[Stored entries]

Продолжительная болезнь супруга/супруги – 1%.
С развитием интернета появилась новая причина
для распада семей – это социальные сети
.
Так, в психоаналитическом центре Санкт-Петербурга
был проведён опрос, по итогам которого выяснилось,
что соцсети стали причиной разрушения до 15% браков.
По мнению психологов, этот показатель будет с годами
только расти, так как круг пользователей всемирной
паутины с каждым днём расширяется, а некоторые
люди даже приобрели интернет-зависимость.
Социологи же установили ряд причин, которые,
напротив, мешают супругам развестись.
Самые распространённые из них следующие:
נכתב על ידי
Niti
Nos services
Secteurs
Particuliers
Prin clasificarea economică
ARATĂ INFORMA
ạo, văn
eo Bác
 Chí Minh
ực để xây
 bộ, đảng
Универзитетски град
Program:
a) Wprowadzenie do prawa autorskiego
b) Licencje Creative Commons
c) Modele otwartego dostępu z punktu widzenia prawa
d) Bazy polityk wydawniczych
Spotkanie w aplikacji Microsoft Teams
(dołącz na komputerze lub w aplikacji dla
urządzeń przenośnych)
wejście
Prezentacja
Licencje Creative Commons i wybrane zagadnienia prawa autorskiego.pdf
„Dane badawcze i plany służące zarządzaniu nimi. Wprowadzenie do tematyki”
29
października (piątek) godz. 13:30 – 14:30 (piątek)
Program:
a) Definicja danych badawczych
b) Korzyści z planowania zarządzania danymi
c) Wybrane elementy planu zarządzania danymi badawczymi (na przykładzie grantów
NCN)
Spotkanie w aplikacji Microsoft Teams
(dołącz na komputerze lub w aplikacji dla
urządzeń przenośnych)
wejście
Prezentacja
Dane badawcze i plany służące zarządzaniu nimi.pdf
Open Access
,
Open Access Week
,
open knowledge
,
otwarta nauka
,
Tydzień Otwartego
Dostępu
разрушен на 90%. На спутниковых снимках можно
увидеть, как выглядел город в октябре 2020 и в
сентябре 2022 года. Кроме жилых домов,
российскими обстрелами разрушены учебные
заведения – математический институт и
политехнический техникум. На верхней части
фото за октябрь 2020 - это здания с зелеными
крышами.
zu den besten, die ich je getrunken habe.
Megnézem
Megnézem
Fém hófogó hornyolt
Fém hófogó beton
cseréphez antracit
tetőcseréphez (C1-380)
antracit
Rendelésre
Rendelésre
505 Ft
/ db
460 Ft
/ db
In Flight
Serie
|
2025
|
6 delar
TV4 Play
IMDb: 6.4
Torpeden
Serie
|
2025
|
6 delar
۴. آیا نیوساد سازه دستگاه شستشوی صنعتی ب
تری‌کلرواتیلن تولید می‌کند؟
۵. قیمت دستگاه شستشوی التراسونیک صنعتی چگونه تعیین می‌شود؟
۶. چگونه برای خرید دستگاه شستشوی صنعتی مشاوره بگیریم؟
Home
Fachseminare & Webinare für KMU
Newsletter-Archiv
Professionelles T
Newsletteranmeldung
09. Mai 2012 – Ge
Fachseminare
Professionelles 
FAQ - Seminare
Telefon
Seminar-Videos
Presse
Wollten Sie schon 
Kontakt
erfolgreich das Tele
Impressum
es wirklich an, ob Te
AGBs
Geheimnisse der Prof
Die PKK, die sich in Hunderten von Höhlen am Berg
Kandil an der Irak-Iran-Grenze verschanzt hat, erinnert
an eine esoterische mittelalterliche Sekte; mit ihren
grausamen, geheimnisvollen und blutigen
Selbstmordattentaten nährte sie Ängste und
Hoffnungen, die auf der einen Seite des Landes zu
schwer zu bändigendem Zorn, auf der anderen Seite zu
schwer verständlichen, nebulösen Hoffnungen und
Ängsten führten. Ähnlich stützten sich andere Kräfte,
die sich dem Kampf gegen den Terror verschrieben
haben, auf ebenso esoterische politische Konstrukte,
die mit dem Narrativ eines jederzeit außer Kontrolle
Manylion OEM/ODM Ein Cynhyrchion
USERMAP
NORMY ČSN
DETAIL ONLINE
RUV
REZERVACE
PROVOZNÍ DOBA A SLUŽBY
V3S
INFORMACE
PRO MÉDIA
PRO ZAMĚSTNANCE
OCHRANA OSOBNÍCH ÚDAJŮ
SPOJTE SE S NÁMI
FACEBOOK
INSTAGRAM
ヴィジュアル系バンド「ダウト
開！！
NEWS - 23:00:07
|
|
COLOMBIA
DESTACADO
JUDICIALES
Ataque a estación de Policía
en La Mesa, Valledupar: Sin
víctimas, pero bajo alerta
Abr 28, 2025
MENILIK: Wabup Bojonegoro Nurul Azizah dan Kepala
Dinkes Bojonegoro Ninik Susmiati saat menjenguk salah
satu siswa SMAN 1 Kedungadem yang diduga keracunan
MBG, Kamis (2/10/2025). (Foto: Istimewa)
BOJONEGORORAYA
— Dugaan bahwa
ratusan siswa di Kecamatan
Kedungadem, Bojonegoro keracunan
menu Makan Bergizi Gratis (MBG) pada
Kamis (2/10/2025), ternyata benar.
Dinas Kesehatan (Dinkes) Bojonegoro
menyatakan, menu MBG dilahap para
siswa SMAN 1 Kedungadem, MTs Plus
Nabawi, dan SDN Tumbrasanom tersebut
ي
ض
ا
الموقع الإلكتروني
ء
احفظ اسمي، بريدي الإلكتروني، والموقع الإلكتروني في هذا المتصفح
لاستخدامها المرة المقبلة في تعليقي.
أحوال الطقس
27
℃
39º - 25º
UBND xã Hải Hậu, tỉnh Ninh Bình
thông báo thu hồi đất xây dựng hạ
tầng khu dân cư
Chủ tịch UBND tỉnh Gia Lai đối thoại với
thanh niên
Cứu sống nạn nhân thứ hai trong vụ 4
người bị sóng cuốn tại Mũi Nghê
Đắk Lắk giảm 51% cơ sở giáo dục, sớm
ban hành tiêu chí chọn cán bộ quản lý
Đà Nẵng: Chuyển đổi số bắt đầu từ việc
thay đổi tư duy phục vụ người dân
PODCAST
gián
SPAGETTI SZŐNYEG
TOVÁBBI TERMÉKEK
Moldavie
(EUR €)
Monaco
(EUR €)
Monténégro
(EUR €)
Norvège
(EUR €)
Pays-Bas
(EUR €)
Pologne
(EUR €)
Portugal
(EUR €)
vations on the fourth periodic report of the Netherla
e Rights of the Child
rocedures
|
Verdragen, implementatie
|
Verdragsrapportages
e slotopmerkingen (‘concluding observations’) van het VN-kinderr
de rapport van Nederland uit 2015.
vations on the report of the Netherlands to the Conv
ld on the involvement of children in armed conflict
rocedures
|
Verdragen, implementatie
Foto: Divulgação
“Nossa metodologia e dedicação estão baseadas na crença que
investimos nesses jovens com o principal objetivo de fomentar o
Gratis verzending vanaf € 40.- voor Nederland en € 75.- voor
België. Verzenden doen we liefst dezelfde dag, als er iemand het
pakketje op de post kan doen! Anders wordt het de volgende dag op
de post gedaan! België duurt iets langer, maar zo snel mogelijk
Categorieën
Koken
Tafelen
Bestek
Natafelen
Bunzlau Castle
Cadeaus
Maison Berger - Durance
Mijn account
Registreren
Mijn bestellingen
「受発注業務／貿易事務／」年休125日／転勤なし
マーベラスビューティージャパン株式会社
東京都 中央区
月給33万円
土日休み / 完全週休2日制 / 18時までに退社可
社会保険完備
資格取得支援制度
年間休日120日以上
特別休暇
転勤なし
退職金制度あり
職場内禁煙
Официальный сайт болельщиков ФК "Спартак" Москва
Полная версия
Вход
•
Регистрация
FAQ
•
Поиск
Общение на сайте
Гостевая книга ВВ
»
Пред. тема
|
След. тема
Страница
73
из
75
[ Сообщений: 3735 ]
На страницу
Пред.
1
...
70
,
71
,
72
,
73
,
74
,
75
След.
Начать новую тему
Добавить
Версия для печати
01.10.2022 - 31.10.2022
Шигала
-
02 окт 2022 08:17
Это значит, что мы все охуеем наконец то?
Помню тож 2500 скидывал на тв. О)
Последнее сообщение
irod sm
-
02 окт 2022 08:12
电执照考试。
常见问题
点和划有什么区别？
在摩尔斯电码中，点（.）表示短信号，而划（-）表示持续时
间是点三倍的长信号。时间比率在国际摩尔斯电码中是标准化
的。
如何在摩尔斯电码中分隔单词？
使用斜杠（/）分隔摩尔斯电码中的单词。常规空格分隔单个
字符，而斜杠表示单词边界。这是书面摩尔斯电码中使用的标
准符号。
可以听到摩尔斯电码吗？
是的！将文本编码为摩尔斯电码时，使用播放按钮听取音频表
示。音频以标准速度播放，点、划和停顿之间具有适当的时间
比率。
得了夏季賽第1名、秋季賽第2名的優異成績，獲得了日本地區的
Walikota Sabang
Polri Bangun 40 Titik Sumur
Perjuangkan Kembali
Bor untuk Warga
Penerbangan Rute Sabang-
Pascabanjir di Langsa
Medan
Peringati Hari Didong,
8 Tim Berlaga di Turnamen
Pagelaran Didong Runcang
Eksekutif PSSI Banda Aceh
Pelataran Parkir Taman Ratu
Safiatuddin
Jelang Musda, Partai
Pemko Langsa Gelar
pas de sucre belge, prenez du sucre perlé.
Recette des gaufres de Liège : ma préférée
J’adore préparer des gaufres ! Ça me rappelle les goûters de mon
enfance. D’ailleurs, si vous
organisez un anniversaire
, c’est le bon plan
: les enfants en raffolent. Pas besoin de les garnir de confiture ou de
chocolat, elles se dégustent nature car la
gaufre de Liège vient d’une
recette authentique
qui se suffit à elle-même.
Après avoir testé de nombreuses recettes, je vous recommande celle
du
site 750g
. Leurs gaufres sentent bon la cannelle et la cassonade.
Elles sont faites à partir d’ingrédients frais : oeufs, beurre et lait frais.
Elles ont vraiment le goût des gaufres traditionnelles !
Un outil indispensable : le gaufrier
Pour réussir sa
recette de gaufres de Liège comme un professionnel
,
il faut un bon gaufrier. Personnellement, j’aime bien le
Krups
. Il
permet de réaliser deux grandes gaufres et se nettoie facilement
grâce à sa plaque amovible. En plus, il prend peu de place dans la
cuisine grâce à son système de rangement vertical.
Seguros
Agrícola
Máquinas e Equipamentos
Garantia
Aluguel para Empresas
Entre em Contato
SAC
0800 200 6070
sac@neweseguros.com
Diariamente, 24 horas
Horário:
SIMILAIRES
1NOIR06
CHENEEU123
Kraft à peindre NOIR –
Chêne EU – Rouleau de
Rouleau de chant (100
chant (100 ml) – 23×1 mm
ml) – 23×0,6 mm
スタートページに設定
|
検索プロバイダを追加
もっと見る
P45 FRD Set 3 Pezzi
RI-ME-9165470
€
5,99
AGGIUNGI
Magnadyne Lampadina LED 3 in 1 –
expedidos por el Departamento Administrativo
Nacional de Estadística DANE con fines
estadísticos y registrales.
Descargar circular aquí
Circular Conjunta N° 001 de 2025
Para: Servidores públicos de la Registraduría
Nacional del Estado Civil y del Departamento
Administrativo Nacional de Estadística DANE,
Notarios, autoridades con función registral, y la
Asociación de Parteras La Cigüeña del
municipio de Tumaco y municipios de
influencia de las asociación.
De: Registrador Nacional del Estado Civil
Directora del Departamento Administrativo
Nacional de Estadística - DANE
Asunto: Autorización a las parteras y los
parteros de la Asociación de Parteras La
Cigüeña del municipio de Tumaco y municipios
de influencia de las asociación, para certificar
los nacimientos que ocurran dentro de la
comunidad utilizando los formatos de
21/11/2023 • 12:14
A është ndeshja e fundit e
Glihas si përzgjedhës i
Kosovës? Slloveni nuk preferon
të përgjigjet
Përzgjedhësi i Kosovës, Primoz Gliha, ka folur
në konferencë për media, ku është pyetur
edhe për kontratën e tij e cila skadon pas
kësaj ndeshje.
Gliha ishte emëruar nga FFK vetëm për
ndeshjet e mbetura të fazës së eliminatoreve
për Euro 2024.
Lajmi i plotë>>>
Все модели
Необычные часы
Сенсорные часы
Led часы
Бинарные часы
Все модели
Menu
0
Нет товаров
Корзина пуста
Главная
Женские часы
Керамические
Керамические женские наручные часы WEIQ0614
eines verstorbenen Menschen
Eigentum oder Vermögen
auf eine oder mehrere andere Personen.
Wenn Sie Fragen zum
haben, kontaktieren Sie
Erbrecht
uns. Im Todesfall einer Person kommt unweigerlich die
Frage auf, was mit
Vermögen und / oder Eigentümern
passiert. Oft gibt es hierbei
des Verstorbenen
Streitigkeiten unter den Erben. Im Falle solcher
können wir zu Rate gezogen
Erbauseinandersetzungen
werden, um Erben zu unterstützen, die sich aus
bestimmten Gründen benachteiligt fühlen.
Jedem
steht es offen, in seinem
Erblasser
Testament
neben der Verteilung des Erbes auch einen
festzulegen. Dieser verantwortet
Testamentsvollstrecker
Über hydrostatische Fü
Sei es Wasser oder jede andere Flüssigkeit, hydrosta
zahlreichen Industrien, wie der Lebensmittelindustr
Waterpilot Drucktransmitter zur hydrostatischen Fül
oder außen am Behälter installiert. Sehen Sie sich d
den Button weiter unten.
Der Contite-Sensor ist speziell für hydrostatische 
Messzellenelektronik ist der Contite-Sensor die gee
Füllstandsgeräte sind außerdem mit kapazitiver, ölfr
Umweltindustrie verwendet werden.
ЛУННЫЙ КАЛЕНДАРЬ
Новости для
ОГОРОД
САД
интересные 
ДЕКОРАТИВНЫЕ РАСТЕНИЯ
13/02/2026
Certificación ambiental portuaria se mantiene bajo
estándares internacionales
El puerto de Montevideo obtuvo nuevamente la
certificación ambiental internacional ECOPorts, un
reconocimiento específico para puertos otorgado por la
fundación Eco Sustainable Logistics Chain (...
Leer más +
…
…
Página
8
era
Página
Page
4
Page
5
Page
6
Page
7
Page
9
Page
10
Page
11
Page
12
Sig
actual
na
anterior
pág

*Action item*
Exactly as written, please reproduce the lines from the first line of the data to the line containing "что соцсети стали", inclusive, and nothing else.

*Written answer*
Продолжительная болезнь супруга/супруги – 1%.
С развитием интернета появилась новая причина
для распада семей – это социальные сети
.
Так, в психоаналитическом центре Санкт-Петербурга
был проведён опрос, по итогам которого выяснилось,
что соцсети стали причиной разрушения до 15% браков.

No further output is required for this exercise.